You know how it is when you get your heart set on a certain something to eat and nothing else will satisfy? Well, that was us this week. Ohio may not be known for its barbecue, but there is a local establishment with a good reputation. Dr. Evil and I had a look at their menu online and we were lost from there, brother. It was going to be barbecue come hell or high water. We invited Dr. Evil’s folks to join us Wednesday, with a 6:30 dining time. Everyone was ready to get out of the house because it’s been raining for days now, and Wednesday was the first day with more clear skies than rain. We arrived at the appointed time to find the restaurant’s security gate halfway down and music blasting from the the back of the shop, telltale signs of a recently closed restaurant. Crushing. I walked casually to the entrance to find a sign “New Hours: 11-6PM.” We ended up at an alleged Cuban restaurant, and it was fine, but it wasn’t pulled pork, ya know?

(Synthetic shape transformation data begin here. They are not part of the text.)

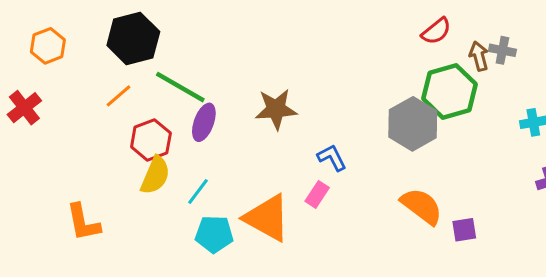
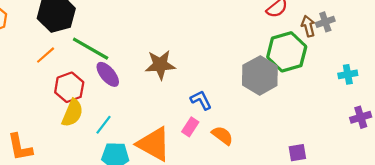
gray cross: (502, 50) -> (325, 22), turned -30
purple ellipse: (204, 122) -> (108, 74), turned -60
orange semicircle: (422, 206) -> (222, 135), moved, size x0.7

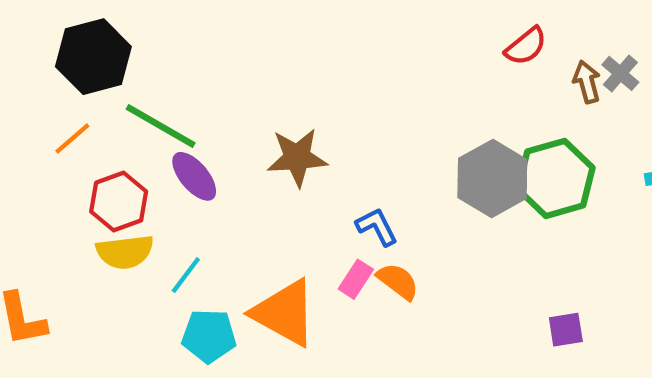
gray cross: (325, 22) -> (620, 73), turned -30
green hexagon: (287, 52) -> (555, 178), moved
yellow semicircle: (72, 113) -> (125, 252), turned 60
orange semicircle: (222, 135) -> (398, 281), moved

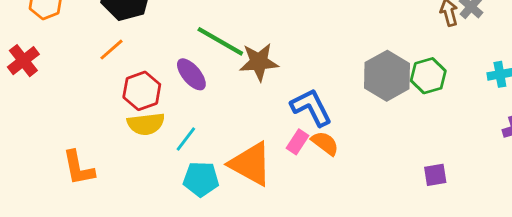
green line: (161, 126) -> (220, 41), moved
green hexagon: (555, 178) -> (428, 76), size x0.7
blue L-shape: (377, 227) -> (311, 107), size x1.5

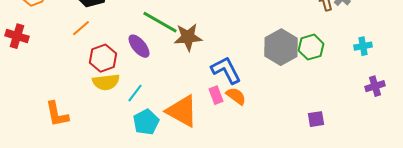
red cross: (23, 61) -> (17, 36), turned -35
pink rectangle: (297, 142) -> (216, 95), turned -54
cyan pentagon: (201, 179) -> (146, 122), turned -30

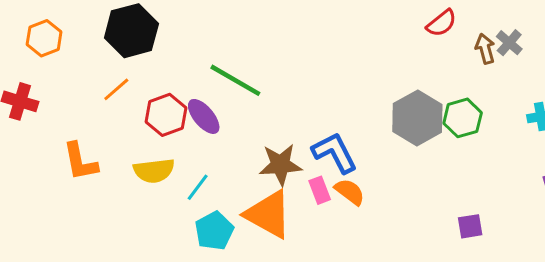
brown star: (188, 37) -> (280, 165), moved
red hexagon: (103, 58) -> (166, 115), moved
orange L-shape: (57, 114) -> (80, 162), moved

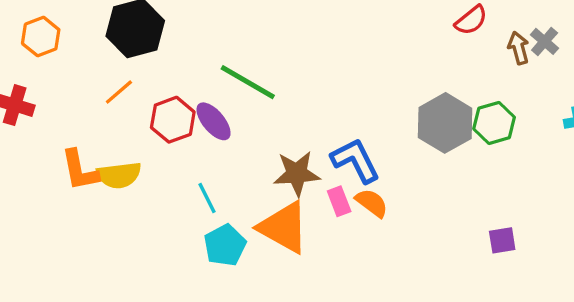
yellow semicircle: (154, 171) -> (119, 175), moved
cyan line: (198, 187) -> (207, 198), turned -64

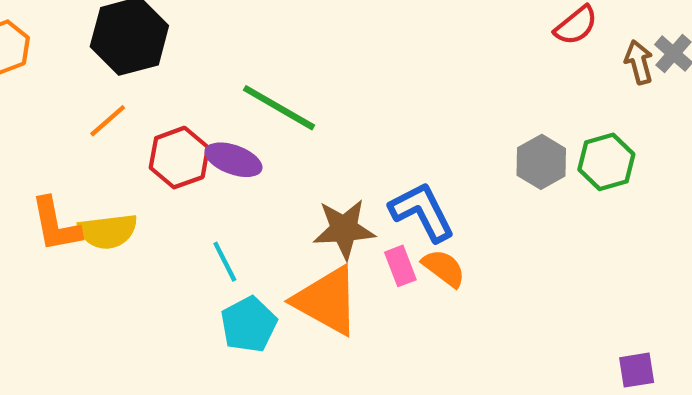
purple ellipse: (214, 121) -> (233, 160), turned -30
gray hexagon: (445, 123) -> (541, 162), size x0.7
purple square: (502, 240) -> (637, 370), moved

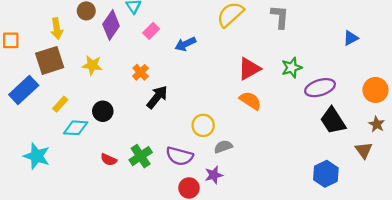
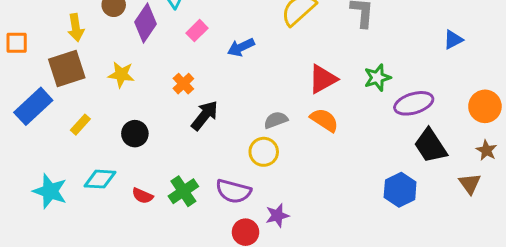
cyan diamond: (76, 128) -> (100, 179), moved
gray semicircle: (223, 147) -> (276, 120), moved
blue hexagon: (326, 174) -> (400, 190), moved

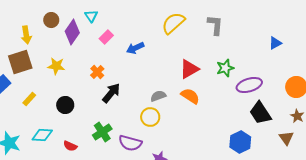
green cross: (183, 191) -> (102, 132), moved

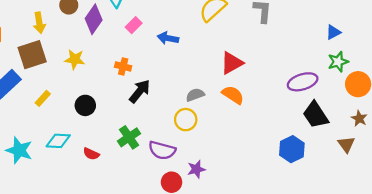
blue arrow: (135, 48) -> (168, 38), turned 36
green star: (225, 68) -> (338, 62), moved
orange cross: (97, 72) -> (123, 66), turned -32

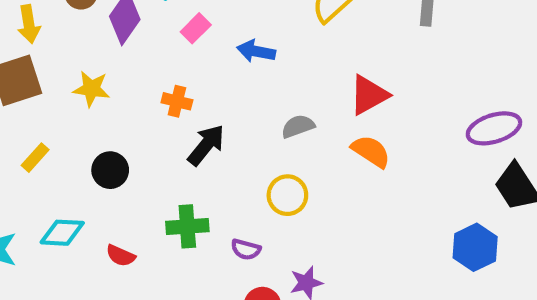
gray semicircle: (195, 95) -> (298, 126), moved
green cross: (129, 137) -> (187, 226), turned 30
purple semicircle: (162, 150) -> (246, 249), size x0.6

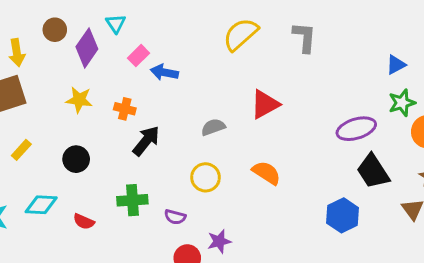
blue arrow: (256, 51) -> (164, 72), moved
yellow star: (91, 89) -> (79, 100), moved
orange semicircle: (371, 151) -> (266, 173), moved

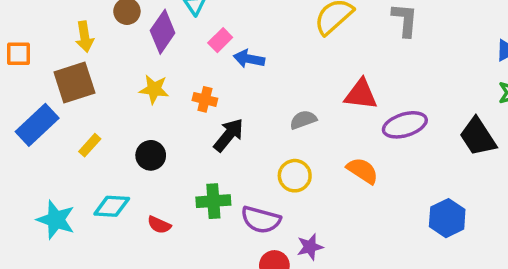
red triangle: (265, 104) -> (361, 94), turned 36
purple ellipse: (356, 129) -> (405, 125), moved
black trapezoid: (373, 171) -> (478, 137), moved
purple semicircle: (175, 217) -> (261, 220), size x1.6

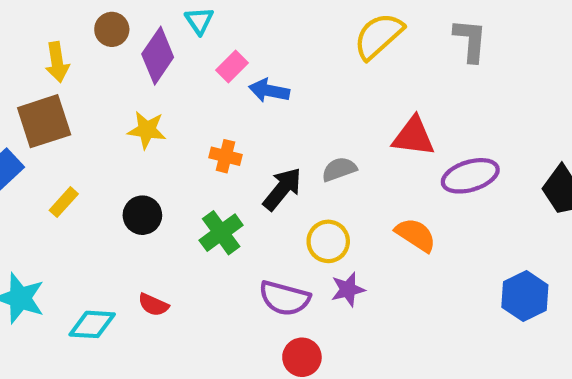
orange cross: (205, 99) -> (225, 156), moved
black arrow: (229, 135) -> (282, 189), moved
green cross: (213, 201) -> (221, 233), moved, turned -32
cyan diamond: (112, 206) -> (92, 324), moved
purple star: (310, 247) -> (348, 289), moved

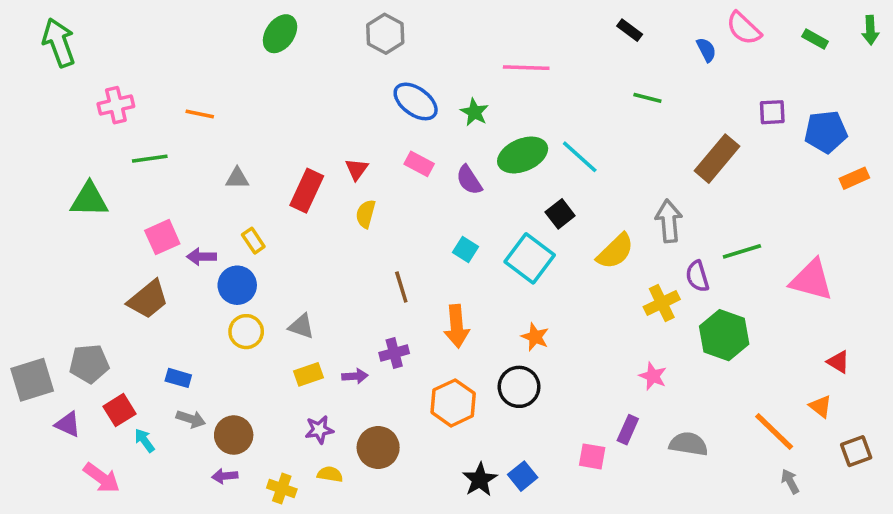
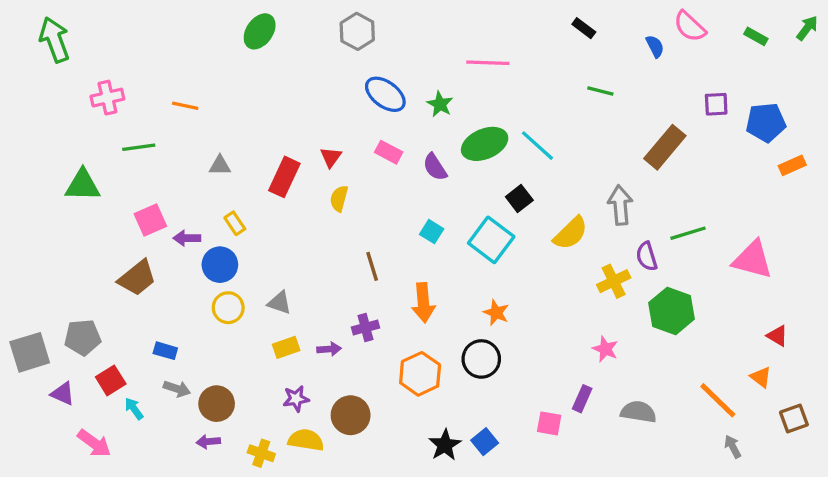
green arrow: (870, 30) -> (807, 28), turned -140
yellow semicircle: (330, 474) -> (306, 440), size x1.5

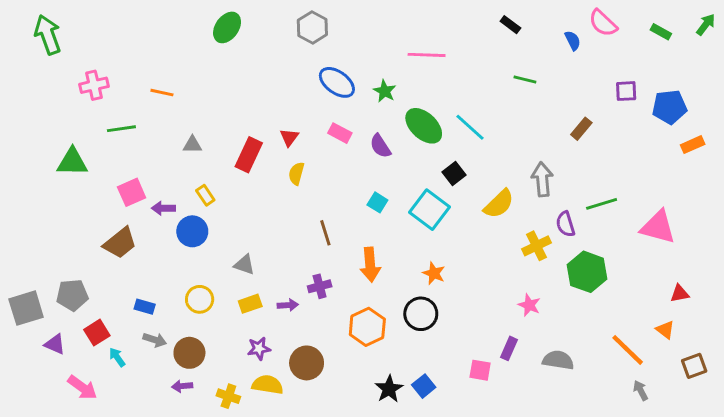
green ellipse: (485, 144) -> (424, 126), turned 66
brown rectangle: (665, 147) -> (581, 129), size x0.6
yellow circle: (228, 308) -> (200, 299), moved
red triangle: (777, 336) -> (680, 294), turned -42

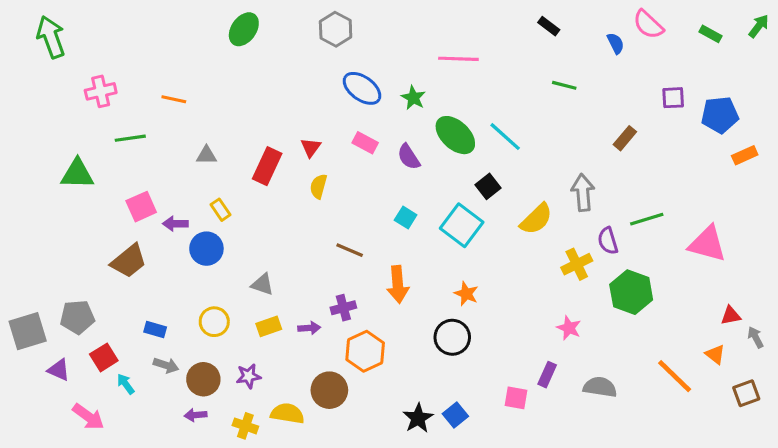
brown line: (325, 233) -> (350, 250), turned -50
orange hexagon: (367, 327) -> (365, 351), moved
purple star: (259, 348) -> (248, 376), moved
gray arrow: (641, 390) -> (756, 337), moved

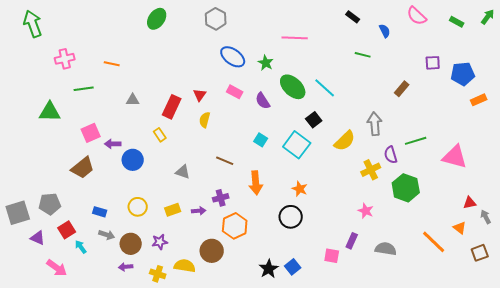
blue semicircle: (616, 43) -> (385, 31), moved
yellow rectangle: (220, 210) -> (160, 135), moved
gray triangle: (262, 284) -> (183, 172), moved

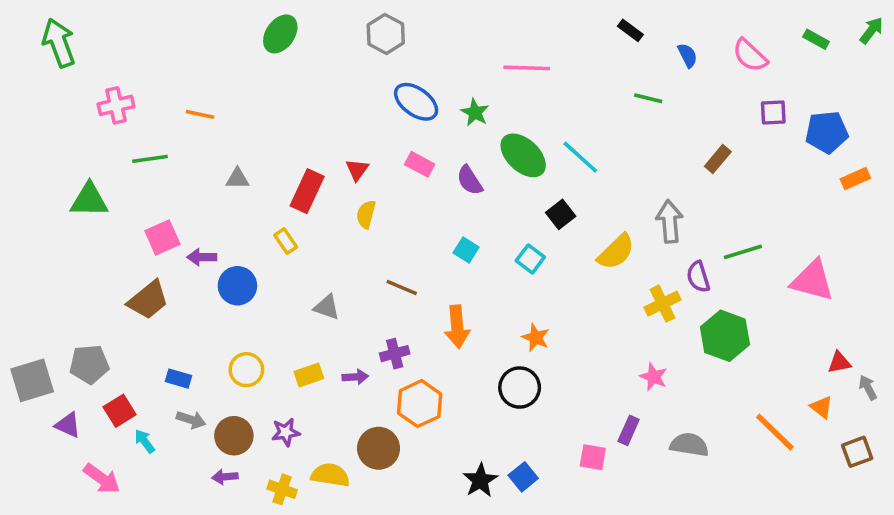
pink semicircle: (417, 16) -> (750, 55), moved
cyan square: (297, 145) -> (530, 259), size x0.6

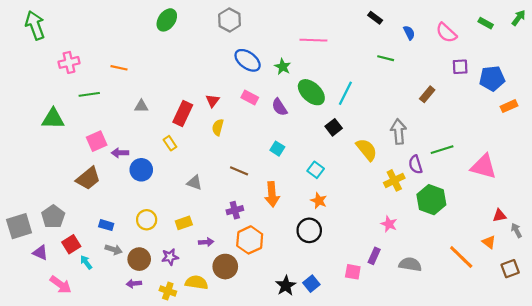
cyan line: (580, 157) -> (345, 93), turned 75
yellow semicircle: (616, 252) -> (367, 150), turned -85
cyan square: (530, 259) -> (316, 170), moved
gray pentagon: (89, 364) -> (53, 217), turned -30
purple arrow: (355, 377) -> (206, 242), moved

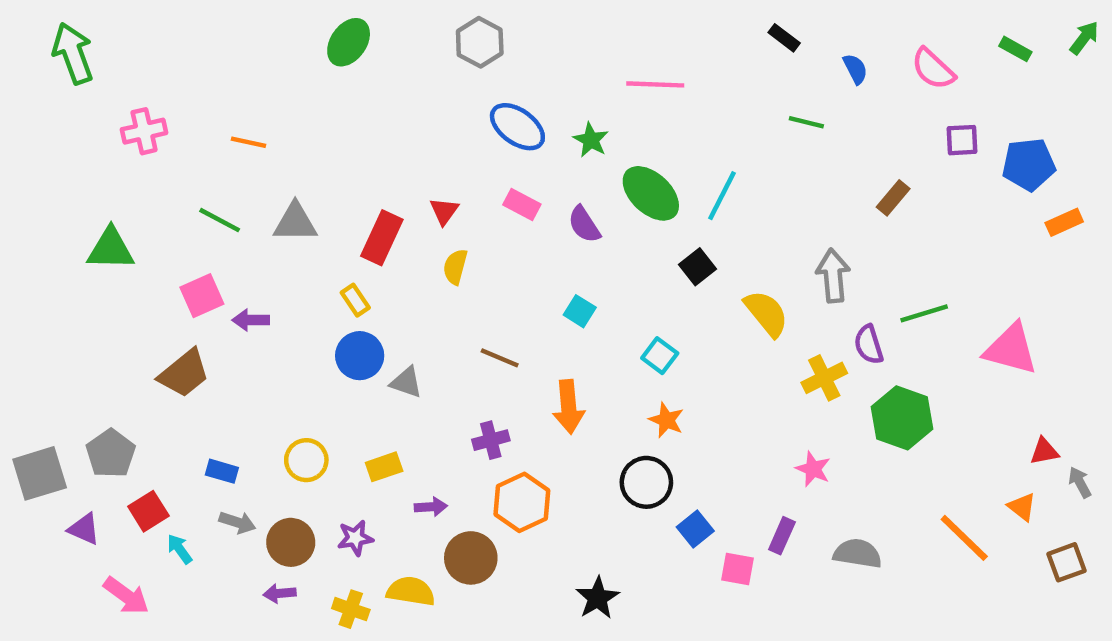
green line: (89, 94) -> (220, 220), moved, turned 36
gray triangle: (141, 106) -> (295, 222), size x1.5
blue circle: (141, 170) -> (360, 356), moved
blue square: (311, 284) -> (695, 529), moved

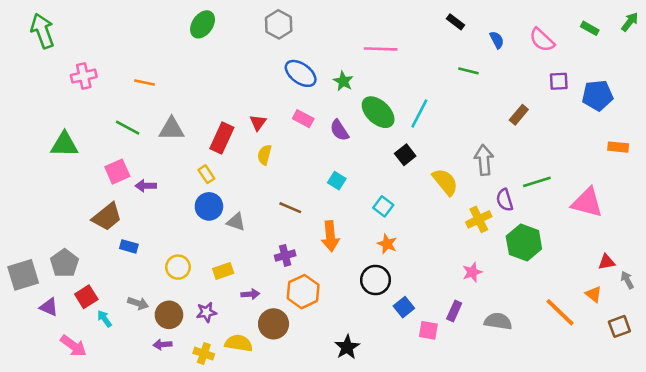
orange rectangle: (1064, 222) -> (618, 147), moved, turned 30
pink star: (813, 469) -> (472, 272), turned 30
blue rectangle: (222, 471) -> (129, 246), moved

Which brings us to Thursday. It turns out that I had lit quite a barbecue fire in Dr. Evil, because on Thursday morning when I asked her her thoughts on a farm project (more on that later) she wondered if that wasn’t a subject best discussed over barbecue. Cut to: Closing laptops, brushing of hair and teeth, the dust trail of a speeding car. We were barbecue bound, baby. We are still getting to know our way around here, so we were pretty proud of ourselves for remembering to approach the barbecue joint from the east to avoid a majority of traffic lights encountered when coming from the shorter western approach. Then it happened. The Sign. ROAD CLOSED AHEAD. We were a quarter mile from pig heaven and the damned road was closed. All that rain i mentioned? It drove the normally placid Hocking River from its banks and right onto State Street, our pathway to pork. Deflated but not defeated, we circled back to the western approach and found . . . you guessed it: flooded on that side too. Double crushed. This time we substituted burgers and local brews, and while it was tasty, it wasn’t brisket.
I’ll relieve the tension that each of you must be suffering by now—Will they? Won’t they? Did they? What else could go wrong?—and tell you that (after first calling to see if they were open) we had barbecue today. It was good. Very good, even. More importantly, though, it scratched that barbecue itch, and we are now free to obsess about something new. Maybe the weather.